Nature of Proceedings and Judgment
Plaintiffs sought a declaratory judgment that the legislature’s appropriation of $5.3 billion for the kindergarten through 12th grade (K-12) school budget for the 2005-07 biennium violated ArticleVIII, sections 3 and 8, of the Oregon Constitution. Plaintiffs also sought a similar declaration for future biennia and corresponding injunctive relief to require the legislature to appropriate additional funds.
The trial court agreed with the state that Article VIII, sections 3 and 8 do not require the Legislative Assembly to appropriate additional funds for the K-12 public schools budget and granted judgment in the state’s favor.
Questions Presented
1.Did the legislature violate Article VIII, section 8 of the Oregon Constitution (Measure 1) when the legislature appropriated $5.3 billion for K-12 public schools for the 2005-07 biennium and issued a report that determined that the amount appropriated was not sufficient to meet quality goals established by law, identified the reasons for the insufficiency, its extent, and its impact on the state system’s ability to meet those goals in the future?

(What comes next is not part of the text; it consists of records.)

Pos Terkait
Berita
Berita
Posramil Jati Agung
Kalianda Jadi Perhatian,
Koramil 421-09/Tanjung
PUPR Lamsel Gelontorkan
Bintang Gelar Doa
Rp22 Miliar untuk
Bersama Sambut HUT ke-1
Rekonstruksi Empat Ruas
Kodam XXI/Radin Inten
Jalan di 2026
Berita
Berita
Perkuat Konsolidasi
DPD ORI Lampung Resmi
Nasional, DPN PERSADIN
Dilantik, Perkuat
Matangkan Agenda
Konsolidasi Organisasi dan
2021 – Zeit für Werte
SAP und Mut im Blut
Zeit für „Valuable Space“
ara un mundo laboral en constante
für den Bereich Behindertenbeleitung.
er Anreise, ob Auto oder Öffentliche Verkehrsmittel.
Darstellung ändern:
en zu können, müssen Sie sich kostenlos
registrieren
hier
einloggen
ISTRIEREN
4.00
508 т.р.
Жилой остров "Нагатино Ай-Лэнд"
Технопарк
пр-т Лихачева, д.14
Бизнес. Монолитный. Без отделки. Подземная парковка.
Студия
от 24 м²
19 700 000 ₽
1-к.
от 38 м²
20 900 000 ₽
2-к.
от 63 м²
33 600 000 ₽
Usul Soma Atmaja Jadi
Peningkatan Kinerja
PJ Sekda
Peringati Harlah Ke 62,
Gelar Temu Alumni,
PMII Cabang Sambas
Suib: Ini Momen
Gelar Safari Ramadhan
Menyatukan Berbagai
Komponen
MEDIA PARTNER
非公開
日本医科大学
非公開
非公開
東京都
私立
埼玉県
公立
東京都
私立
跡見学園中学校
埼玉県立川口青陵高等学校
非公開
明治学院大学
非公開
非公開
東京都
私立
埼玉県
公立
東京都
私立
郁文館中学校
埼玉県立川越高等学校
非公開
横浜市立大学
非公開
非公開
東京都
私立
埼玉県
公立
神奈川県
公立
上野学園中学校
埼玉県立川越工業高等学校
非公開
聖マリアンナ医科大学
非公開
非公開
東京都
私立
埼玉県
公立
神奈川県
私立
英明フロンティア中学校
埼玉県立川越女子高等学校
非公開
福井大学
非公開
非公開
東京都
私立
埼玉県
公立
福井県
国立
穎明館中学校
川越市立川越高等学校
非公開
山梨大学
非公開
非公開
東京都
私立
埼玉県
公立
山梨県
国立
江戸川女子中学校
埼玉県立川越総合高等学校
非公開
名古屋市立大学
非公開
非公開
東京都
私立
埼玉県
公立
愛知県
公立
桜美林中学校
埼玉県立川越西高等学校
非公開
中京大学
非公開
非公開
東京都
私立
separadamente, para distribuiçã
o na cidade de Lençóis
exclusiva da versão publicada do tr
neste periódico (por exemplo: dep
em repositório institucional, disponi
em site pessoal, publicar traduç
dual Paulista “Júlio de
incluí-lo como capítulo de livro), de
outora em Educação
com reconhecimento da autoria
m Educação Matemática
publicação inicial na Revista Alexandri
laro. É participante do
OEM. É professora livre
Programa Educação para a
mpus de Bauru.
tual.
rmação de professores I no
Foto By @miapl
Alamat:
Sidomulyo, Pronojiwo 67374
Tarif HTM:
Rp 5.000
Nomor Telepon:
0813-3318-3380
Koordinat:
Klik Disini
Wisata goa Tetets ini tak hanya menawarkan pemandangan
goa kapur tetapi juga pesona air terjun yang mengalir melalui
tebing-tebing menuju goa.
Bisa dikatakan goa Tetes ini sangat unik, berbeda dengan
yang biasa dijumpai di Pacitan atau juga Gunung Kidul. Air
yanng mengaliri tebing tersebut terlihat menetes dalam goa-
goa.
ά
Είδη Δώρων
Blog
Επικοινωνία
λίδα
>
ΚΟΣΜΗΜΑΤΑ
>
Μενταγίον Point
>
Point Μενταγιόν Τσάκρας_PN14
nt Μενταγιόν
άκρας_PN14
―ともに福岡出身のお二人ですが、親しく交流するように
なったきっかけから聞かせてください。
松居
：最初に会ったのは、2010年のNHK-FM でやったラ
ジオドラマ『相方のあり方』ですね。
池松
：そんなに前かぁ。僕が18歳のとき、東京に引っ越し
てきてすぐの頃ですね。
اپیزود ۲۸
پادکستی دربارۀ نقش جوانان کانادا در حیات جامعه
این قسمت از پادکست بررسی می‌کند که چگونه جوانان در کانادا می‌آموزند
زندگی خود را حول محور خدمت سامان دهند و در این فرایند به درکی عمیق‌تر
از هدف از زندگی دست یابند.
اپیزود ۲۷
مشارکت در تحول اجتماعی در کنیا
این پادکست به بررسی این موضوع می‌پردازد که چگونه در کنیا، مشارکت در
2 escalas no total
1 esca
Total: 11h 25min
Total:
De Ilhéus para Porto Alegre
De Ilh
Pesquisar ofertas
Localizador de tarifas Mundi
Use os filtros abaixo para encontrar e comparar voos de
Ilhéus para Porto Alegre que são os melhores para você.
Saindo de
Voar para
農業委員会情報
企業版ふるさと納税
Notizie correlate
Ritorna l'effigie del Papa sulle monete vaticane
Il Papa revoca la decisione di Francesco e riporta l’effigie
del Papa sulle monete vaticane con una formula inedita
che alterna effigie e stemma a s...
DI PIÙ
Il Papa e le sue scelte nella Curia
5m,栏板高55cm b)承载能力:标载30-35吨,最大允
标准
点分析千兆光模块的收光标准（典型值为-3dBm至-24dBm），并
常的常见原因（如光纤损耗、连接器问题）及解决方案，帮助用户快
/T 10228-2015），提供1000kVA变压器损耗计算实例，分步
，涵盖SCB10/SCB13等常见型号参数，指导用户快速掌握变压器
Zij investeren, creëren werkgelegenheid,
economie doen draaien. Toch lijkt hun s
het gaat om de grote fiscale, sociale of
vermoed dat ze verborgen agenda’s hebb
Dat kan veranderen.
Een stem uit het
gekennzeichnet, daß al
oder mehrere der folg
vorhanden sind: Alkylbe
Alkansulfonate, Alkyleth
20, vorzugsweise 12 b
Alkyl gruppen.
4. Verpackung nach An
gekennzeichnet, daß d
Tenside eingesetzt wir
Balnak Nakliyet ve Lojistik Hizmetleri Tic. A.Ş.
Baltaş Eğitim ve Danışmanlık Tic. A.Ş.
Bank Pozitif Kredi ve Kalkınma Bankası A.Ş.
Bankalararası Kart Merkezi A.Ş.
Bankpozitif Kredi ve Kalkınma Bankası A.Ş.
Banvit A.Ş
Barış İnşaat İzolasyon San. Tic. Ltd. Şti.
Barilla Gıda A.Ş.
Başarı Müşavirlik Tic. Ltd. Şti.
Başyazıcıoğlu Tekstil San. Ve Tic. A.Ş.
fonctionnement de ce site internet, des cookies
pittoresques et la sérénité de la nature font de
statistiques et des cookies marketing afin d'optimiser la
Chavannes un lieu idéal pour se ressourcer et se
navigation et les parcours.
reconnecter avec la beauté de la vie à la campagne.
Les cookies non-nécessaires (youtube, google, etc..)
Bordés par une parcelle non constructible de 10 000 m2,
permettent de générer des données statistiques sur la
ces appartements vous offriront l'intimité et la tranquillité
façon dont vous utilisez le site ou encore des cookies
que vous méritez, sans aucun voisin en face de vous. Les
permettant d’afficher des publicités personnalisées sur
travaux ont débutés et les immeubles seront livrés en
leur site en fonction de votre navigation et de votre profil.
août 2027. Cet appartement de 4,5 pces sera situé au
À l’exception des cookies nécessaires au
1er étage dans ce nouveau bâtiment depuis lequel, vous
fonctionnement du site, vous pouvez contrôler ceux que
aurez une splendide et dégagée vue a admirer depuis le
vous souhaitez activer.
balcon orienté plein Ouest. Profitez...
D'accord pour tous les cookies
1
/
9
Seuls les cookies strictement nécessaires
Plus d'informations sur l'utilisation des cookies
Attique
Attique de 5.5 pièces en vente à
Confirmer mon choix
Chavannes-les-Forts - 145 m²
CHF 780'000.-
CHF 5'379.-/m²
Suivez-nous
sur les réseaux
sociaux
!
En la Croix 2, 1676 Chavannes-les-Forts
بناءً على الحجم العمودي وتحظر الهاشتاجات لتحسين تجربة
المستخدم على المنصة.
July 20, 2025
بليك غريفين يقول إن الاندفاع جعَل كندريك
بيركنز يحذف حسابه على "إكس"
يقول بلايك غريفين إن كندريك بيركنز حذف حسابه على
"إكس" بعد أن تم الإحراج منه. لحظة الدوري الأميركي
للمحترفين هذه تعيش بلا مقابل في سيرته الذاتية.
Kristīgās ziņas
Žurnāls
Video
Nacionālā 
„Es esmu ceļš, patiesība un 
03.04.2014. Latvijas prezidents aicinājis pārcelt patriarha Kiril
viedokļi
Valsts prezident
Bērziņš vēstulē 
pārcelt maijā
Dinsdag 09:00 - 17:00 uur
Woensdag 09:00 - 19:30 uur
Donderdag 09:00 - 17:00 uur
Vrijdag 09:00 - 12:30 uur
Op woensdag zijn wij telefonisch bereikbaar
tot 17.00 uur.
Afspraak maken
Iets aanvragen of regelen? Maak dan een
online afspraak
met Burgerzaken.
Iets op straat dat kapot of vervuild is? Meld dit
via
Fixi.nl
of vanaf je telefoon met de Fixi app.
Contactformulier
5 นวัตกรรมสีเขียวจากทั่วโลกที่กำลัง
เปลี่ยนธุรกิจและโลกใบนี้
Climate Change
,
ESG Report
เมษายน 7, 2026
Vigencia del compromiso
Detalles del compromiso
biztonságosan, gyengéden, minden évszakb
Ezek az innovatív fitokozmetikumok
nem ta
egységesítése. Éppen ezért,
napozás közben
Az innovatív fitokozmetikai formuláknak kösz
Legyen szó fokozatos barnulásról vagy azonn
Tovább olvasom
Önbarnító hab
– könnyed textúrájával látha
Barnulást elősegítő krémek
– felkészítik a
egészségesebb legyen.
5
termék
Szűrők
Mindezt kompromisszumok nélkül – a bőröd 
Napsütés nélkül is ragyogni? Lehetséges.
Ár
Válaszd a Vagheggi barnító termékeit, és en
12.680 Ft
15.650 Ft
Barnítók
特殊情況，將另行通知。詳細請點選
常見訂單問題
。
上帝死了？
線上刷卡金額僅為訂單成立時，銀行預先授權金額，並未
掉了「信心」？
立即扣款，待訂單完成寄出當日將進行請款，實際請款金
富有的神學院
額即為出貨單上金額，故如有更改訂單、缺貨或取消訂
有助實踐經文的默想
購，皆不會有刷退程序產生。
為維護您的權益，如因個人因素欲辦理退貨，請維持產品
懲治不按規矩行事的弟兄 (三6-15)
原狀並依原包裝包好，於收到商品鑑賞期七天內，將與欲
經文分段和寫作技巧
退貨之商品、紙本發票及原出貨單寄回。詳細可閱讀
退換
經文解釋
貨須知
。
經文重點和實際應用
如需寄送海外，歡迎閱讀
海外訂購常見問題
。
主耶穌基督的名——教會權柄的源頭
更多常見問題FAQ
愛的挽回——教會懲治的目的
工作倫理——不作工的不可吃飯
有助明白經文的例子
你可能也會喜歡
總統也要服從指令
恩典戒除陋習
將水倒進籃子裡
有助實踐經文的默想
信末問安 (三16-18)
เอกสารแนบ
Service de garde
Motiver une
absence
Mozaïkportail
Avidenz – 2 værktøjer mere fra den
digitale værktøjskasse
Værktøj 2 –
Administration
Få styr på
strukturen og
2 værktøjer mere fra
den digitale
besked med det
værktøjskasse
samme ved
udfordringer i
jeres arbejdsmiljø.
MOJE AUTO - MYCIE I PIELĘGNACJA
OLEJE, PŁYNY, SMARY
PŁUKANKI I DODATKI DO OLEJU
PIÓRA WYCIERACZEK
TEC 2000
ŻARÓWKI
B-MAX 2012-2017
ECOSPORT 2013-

2.Did the legislature violate Article VIII, section 3 of the Oregon Constitution when the legislature appropriated $5.3 billion for K-12 public schools for the 2005-07 biennium?
Summary of Argument
Plaintiffs allege that Article VIII, sections 3 and 8, of the Oregon Constitution obligate the Legislative Assembly to provide more state funding for K-12 public schools than was provided by the 2005 Legislative Assembly for the 2005–2007 biennium. Article VIII, section 8 states that the Legislative Assembly “shall appropriate” sufficient funds to meet quality education goals “and publish a report that either demonstrates the appropriation is sufficient, or identifies the reasons for the insufficiency, its extent, and its impact on the ability of the state’s system of public education to meet those goals.” Plaintiffs argue that the word “and” between the Measure’s two major portions can mean only that the legislature must appropriate funds at the level plaintiffs identify. But the measure also states that the legislature shall publish a report that “either” demonstrates the sufficiency of the appropriation “or” identifies the reasons why not and the effects of that shortfall. Proper application of the rules of construction for initiated amendments demonstrates that the trial court correctly concluded that, in light of the full text of the measure, plaintiffs’ reading is untenable.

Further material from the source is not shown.